**The records**
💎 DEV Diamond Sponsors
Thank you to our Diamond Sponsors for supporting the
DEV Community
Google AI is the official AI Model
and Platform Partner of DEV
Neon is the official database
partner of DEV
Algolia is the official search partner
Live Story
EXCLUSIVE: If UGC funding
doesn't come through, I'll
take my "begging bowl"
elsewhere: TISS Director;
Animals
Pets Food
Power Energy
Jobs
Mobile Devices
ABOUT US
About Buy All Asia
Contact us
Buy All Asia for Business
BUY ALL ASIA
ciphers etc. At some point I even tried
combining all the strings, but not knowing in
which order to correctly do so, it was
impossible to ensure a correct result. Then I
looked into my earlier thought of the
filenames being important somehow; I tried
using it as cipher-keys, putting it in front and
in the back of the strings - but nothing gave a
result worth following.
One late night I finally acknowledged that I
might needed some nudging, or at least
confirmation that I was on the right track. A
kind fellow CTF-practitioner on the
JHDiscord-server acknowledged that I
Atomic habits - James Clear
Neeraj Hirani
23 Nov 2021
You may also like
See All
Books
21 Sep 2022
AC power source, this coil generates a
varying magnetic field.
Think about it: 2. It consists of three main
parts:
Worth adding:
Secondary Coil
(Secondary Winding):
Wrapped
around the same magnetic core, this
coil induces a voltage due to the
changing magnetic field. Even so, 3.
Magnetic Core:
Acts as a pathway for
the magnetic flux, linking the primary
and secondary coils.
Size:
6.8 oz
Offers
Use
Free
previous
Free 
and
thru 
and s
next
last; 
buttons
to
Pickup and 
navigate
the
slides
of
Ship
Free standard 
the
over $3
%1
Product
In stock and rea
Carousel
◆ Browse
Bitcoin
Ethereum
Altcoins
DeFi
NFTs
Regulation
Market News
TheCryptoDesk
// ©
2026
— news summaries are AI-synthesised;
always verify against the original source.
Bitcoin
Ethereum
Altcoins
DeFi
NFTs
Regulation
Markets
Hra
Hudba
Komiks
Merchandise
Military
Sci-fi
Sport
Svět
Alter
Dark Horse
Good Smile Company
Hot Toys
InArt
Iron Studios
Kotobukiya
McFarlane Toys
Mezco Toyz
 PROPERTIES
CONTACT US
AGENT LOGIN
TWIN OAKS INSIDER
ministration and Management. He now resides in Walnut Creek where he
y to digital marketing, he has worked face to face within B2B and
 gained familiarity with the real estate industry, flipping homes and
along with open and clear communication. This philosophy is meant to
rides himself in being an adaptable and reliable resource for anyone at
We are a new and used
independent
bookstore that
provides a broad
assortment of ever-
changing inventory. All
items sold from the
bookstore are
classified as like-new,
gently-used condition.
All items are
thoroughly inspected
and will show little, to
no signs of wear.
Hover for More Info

**Exercise prompt**
Count every line of the records that includes "acknowledged", and give that number with no other words.

**Response to this task**
2